Anyway, the browned steak was returned to the pan, where it was seasoned with sea salt, black pepper, brown sugar, ground cumin, ground coriander, and generous quantities of chilli - pimentón - (dulce) sweet, smoked, Spanish chilli, and its hotter cousin, picante; this was returned - with the pan juices - to the copper casserole dish, along with stock, tomao puree, and a tin of Italian San Marzano tomatoes.

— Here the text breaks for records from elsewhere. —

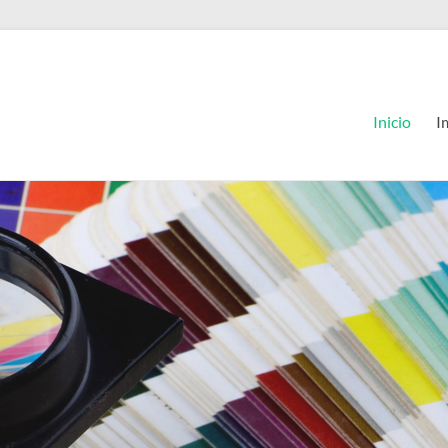
Inicio
I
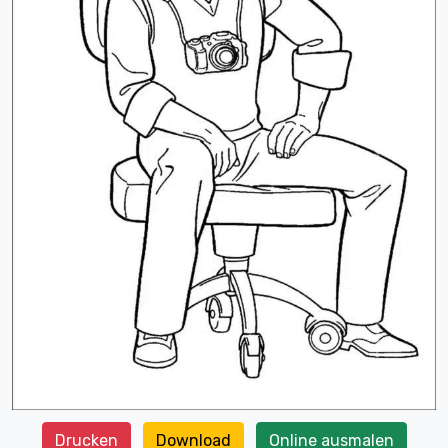
Drucken
Download
Online ausmalen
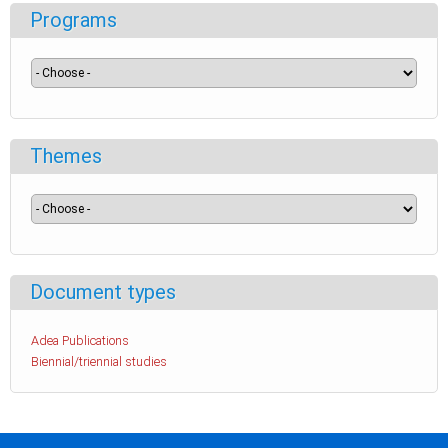
Programs
Themes
Document types
Adea Publications
Biennial/triennial studies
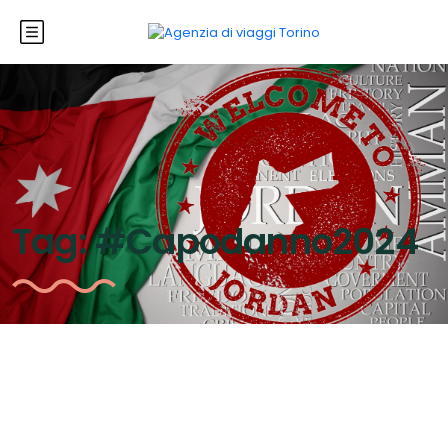
Tag:
#Capodanno2024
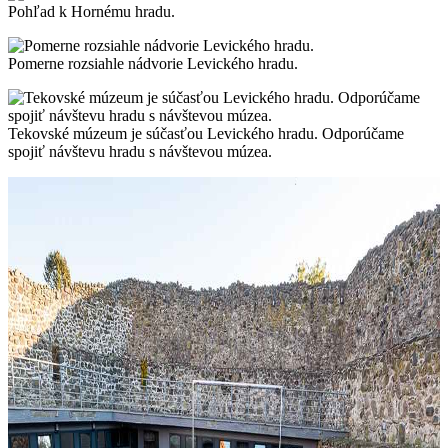
Pohľad k Hornému hradu.
Pomerne rozsiahle nádvorie Levického hradu.
Tekovské múzeum je súčasťou Levického hradu. Odporúčame
spojiť návštevu hradu s návštevou múzea.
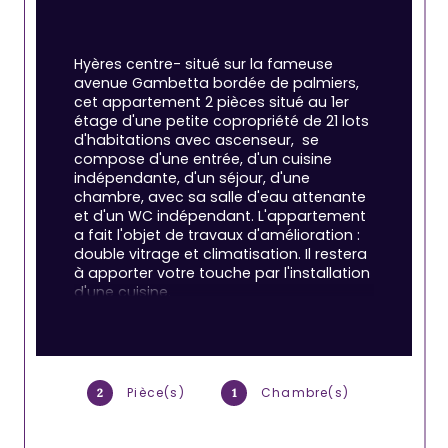
Hyères centre- situé sur la fameuse 
avenue Gambetta bordée de palmiers, 
cet appartement 2 pièces situé au 1er 
étage d'une petite copropriété de 21 lots 
d'habitations avec ascenseur,  se 
compose d'une entrée, d'un cuisine 
indépendante, d'un séjour, d'une 
chambre, avec sa salle d'eau attenante 
et d'un WC indépendant. L'appartement 
a fait l'objet de travaux d'amélioration : 
double vitrage et climatisation. Il restera 
à apporter votre touche par l'installation 
d'une cuisine.
Une cave complète l'ensemble. Bien 
idéal pour de l'investissement locatif ou 
pour un pied à terre en coeur de ville.
Pièce(s)
Chambre(s)
2
1
Les informations sur les risques auxquels 
ce bien est exposé sont disponibles sur 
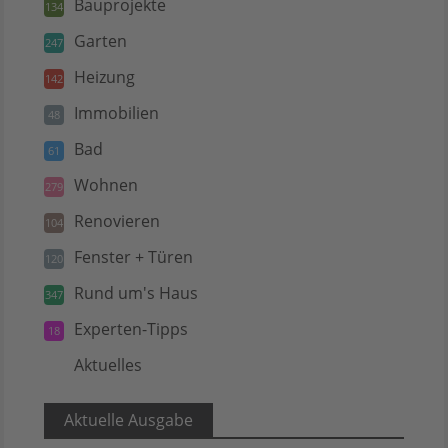
Bauprojekte
134
Garten
247
Heizung
142
Immobilien
48
Bad
61
Wohnen
279
Renovieren
104
Fenster + Türen
120
Rund um's Haus
347
Experten-Tipps
18
Aktuelles
5
Aktuelle Ausgabe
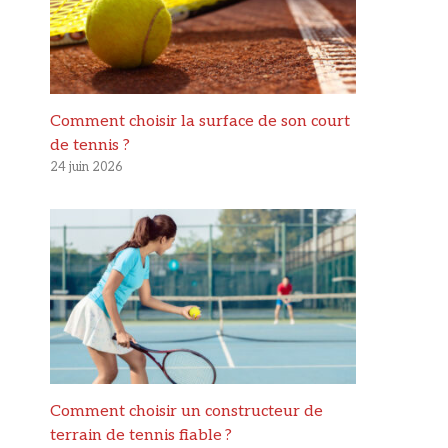
Comment choisir la surface de son court
de tennis ?
24 juin 2026
Comment choisir un constructeur de
terrain de tennis fiable ?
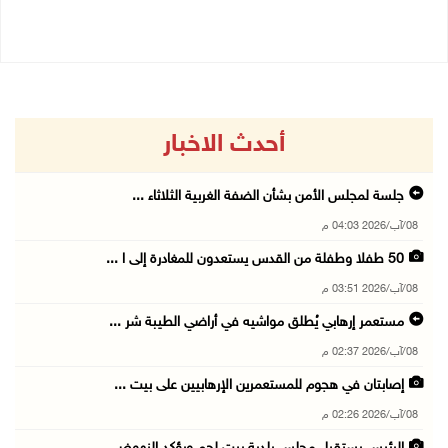
08/08/2026 10:10 ص
أحدث الاخبار
جلسة لمجلس الأمن بشأن الضفة الغربية الثلاثاء ...
08/آب/2026 04:03 م
50 طفلا وطفلة من القدس يستعدون للمغادرة إلى ا ...
08/آب/2026 03:51 م
مستعمر إرهابي يُطلق مواشيه في أراضي الطيبة شر ...
08/آب/2026 02:37 م
إصابتان في هجوم للمستعمرين الإرهابيين على بيت ...
08/آب/2026 02:26 م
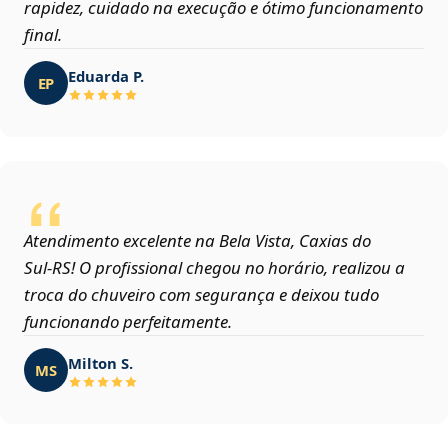
rapidez, cuidado na execução e ótimo funcionamento
final.
Eduarda P.
EP
Atendimento excelente na Bela Vista, Caxias do
Sul‑RS! O profissional chegou no horário, realizou a
troca do chuveiro com segurança e deixou tudo
funcionando perfeitamente.
Milton S.
MS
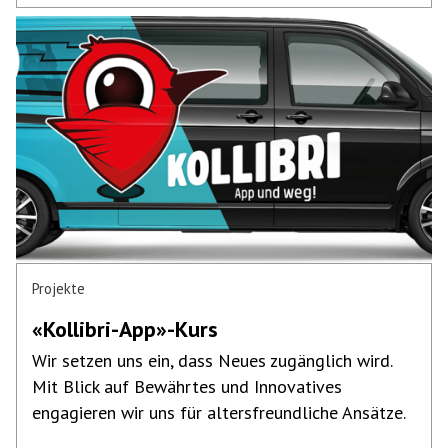
Projekte
«Kollibri-App»-Kurs
Wir setzen uns ein, dass Neues zugänglich wird.
Mit Blick auf Bewährtes und Innovatives
engagieren wir uns für altersfreundliche Ansätze.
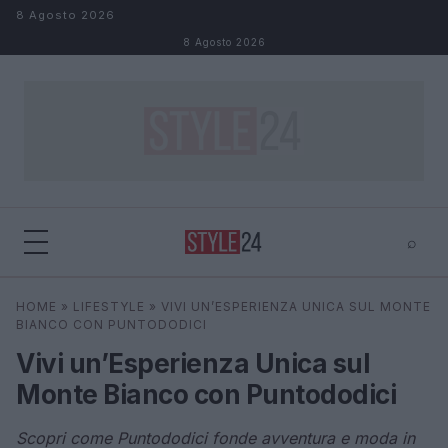
Salta al contenuto
8 Agosto 2026
8 Agosto 2026
⌕
×
⌕
HOME
»
LIFESTYLE
»
VIVI UN’ESPERIENZA UNICA SUL MONTE
Cerca
BIANCO CON PUNTODODICI
Vivi un’Esperienza Unica sul
Monte Bianco con Puntododici
Scopri come Puntododici fonde avventura e moda in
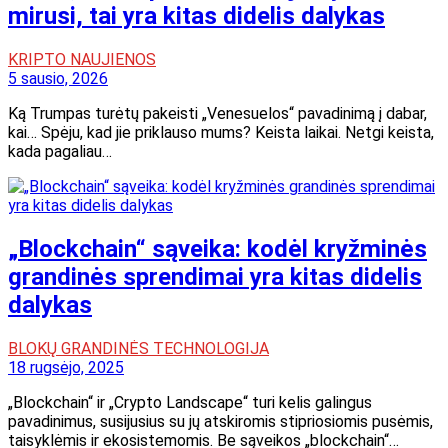
mirusi, tai yra kitas didelis dalykas
KRIPTO NAUJIENOS
5 sausio, 2026
Ką Trumpas turėtų pakeisti „Venesuelos“ pavadinimą į dabar,
kai… Spėju, kad jie priklauso mums? Keista laikai. Netgi keista,
kada pagaliau…
„Blockchain“ sąveika: kodėl kryžminės
grandinės sprendimai yra kitas didelis
dalykas
BLOKŲ GRANDINĖS TECHNOLOGIJA
18 rugsėjo, 2025
„Blockchain“ ir „Crypto Landscape“ turi kelis galingus
pavadinimus, susijusius su jų atskiromis stipriosiomis pusėmis,
taisyklėmis ir ekosistemomis. Be sąveikos „blockchain“…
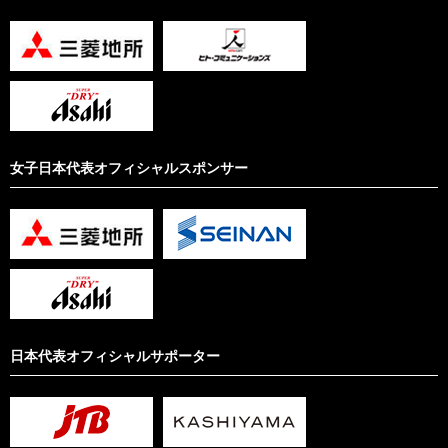
女子日本代表オフィシャルスポンサー
日本代表オフィシャルサポーター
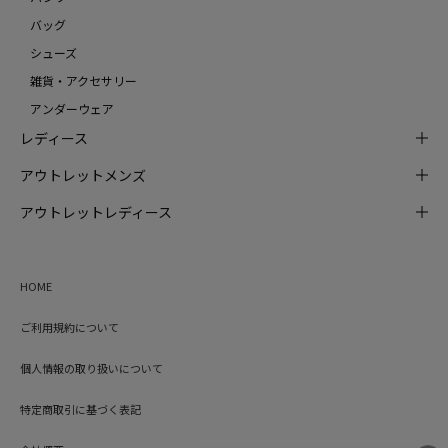
バッグ
シューズ
雑貨・アクセサリー
アンダーウェア
レディース
アウトレットメンズ
アウトレットレディース
HOME
ご利用規約について
個人情報の取り扱いについて
特定商取引に基づく表記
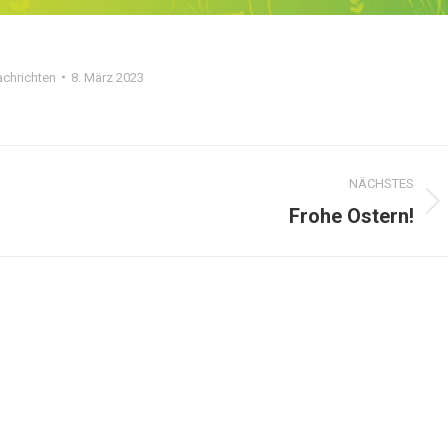
chrichten
8. März 2023
NÄCHSTES
Frohe Ostern!
Nächster
Beitrag:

This lot then went into a preheated oven, at a low enough temperature for two and a half hours.

At that stage, I checked the liquid, and added a mug of strong black (Ethiopian, because I have nothing else, but would have used central American coffee if I had it to hand,) coffee, with a spoon of brown sugar.

The casserole was returned to the oven for a further hour, while, on the stove top, on a low heat, eight small onions (I would have used three or four large onions, if I had them, but, pre-Christmas shortages - for reasons well known to all, but connected with severed transport links due to both Covid and Brexit in the weeks immediately preceding Christmas - of standard sized organic onions meant my purchases in the farmers' market before Christmas were confined to small onions)- roughly chopped - onions were gently sautéed; when they were soft, a minced head of garlic (nine fat cloves) was added to the copper sauté pan.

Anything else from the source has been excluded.